Em SP, Rogerinho, Thiago Alves e Feijão brigam por vaga na Davis

Bruno Ceccon São Paulo (SP)

Em sua primeira exibição no Grupo Mundial da Copa Davis desde 2003, o Brasil enfrenta os Estados Unidos a partir do próximo dia 1º de fevereiro, em Jacksonville. Sob os olhares do capitão João Zwetsch, Rogério Dutra da Silva, Thiago Alves e João ‘Feijão’ Souza disputam uma vaga na equipe nacional durante o Aberto de São Paulo.

Único brasileiro entre os 100 primeiros do ranking mundial, Thomaz Bellucci, atual 33º da lista da ATP, é presença garantida. Assim como Marcelo Melo e Bruno Soares, 18º e 19º na classificação de duplas, respectivamente. Desta forma, a última vaga restante para o duelo em quadra rápida coberta fica entre Rogerinho, Alves e Feijão.

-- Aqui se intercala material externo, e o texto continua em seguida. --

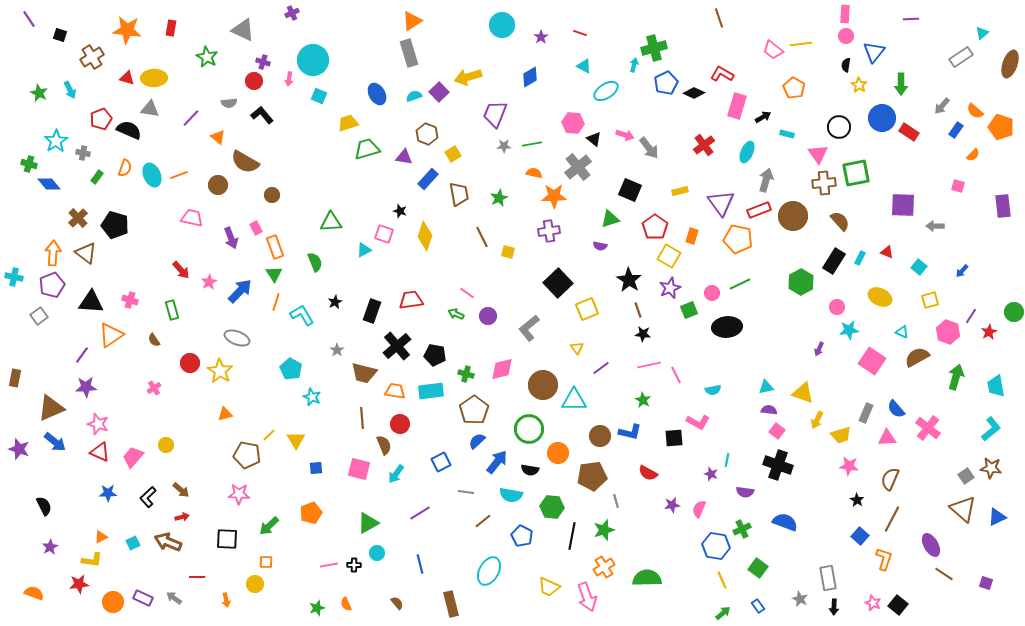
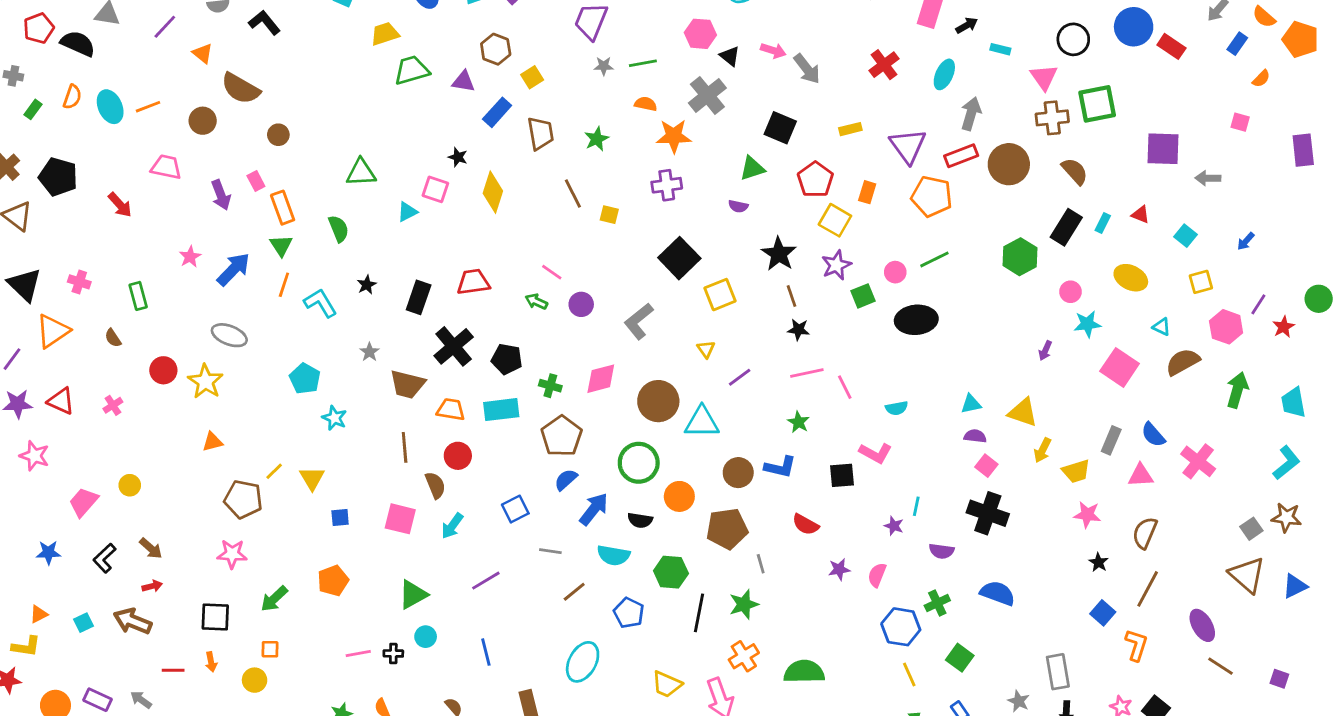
red arrow: (181, 270) -> (120, 205), moved
black triangle: (91, 302) -> (25, 285), turned 40
red triangle: (100, 452) -> (61, 401), moved
orange arrow: (226, 600) -> (211, 662), moved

“Com certeza, um desses três será convocado. Depois do Thomaz, são os que vêm jogando em nível mais alto e todos já estiveram no top 100. Já tenho uma ideia mais ou menos formada e estamos apenas esperando esse torneio para definir algumas coisas. É claro que as características do confronto também serão levadas em conta”, disse Zwetsch.

Divulgação
Rogerinho, Feijão e Thiago Alves brigam pela vaga de companheiro de Thomaz Bellucci na Copa Davis contra os EUA
Atual 126º colocado no ranking mundial, Rogerinho surge como favorito na disputa. Convocado para o confronto com a Rússia, nos playoffs do Grupo Mundial, ele ganhou moral com Zwetsch ao vencer seus dois jogos e agrada pelo estilo aguerrido, condizente com a Copa Davis.

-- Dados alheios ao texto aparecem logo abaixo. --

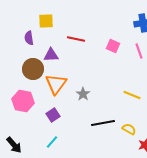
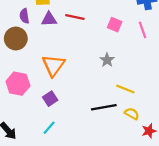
purple triangle: (51, 55) -> (49, 19), moved
brown circle: (33, 69) -> (16, 38), moved
gray star: (83, 94) -> (107, 60), moved
yellow line: (132, 95) -> (125, 89), moved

“Estou muito confiante. Venho de uma experiência boa e espero ser lembrado. A Copa Davis é uma competição diferente, que eu gosto de participar e me identifico. Graças a Deus, tive resultados bons e estou sempre trabalhando para tentar ser lembrado pelo capitão”, declarou.

CANDIDATOS VEEM EUA FAVORITOS 

Representados por John Isner, Sam Querrey e pelos irmãos Bryan na última série da Copa Davis, os Estados Unidos são franco favoritos diante do Brasil, admitem os tenistas que sonham completar a equipe do capitão João Zwetsch.

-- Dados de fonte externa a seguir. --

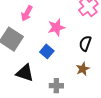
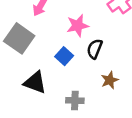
black semicircle: (85, 43) -> (95, 49), moved

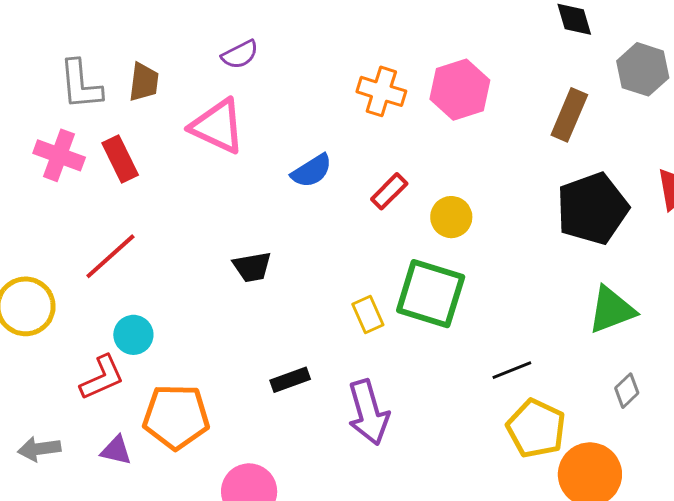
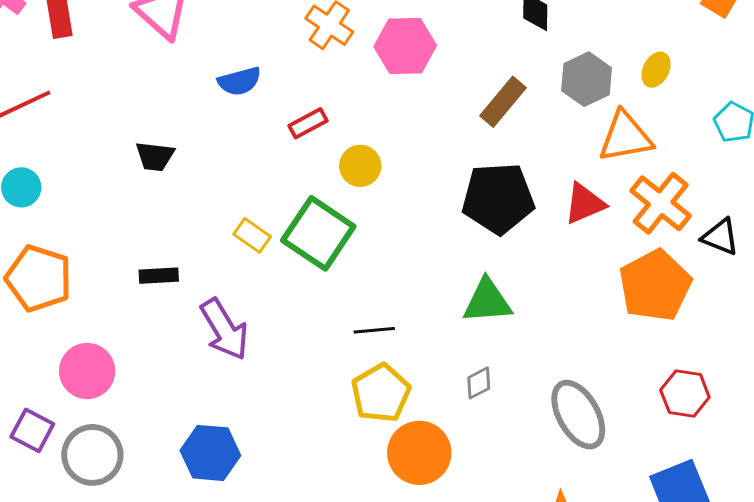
yellow rectangle: (368, 314) -> (252, 235), turned -48
purple arrow: (368, 412) -> (224, 329), turned -32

“Todos têm ranking melhor que o nosso. Mesmo na dupla, em que normalmente somos favoritos, em tese eles são melhores. Mas a Copa Davis é diferente e podemos surpreender. Todos têm que se inspirar bastante”, disse Thiago Alves.

Os Estados Unidos têm 32 títulos na Davis, um recorde. “Não tem como negar que eles são favoritos. Independentemente de quem jogar, o Brasil tem que dar 200% e suar a camisa para defender as cores do País”, afirmou Rogerinho.

Chamado por Zwetsch para o confronto com a Colômbia, primeiro desafio do Brasil no ano passado, Feijão, 144º do mundo, lembra que um possível ponto do companheiro de Bellucci em simples pode ser fundamental na série contra os poderosos norte-americanos.

“O Thomaz é nosso diferencial e a dupla pode ganhar de qualquer parceria do mundo. Teoricamente, vai ser difícil arrancar um ponto para eu, o Thiago ou o Rogerinho. Se acontecer, seria algo bastante motivador e que aumentaria as chances do Brasil no confronto”, disse.

Thiago Alves está melhor no ranking mundial do que Feijão, já que ocupa o 130º lugar, mas ainda não atuou na gestão de João Zwetsch – ele jogou a Davis pela única vez em 2008, com Chico Costa. Frustrado por não ter sido chamado para os duelos disputados em São José do Rio Preto, sua cidade natal, em 2012, o tenista está cauteloso.

“Acredito que me adapto bem às características do próximo confronto. Sabemos que nós três temos chance de jogar, porém essa rivalidade não influencia em nada. Todos estão com muita vontade de defender o Brasil, mas temos que pensar na nossa semana em São Paulo e a convocação fica a critério do João”, declarou.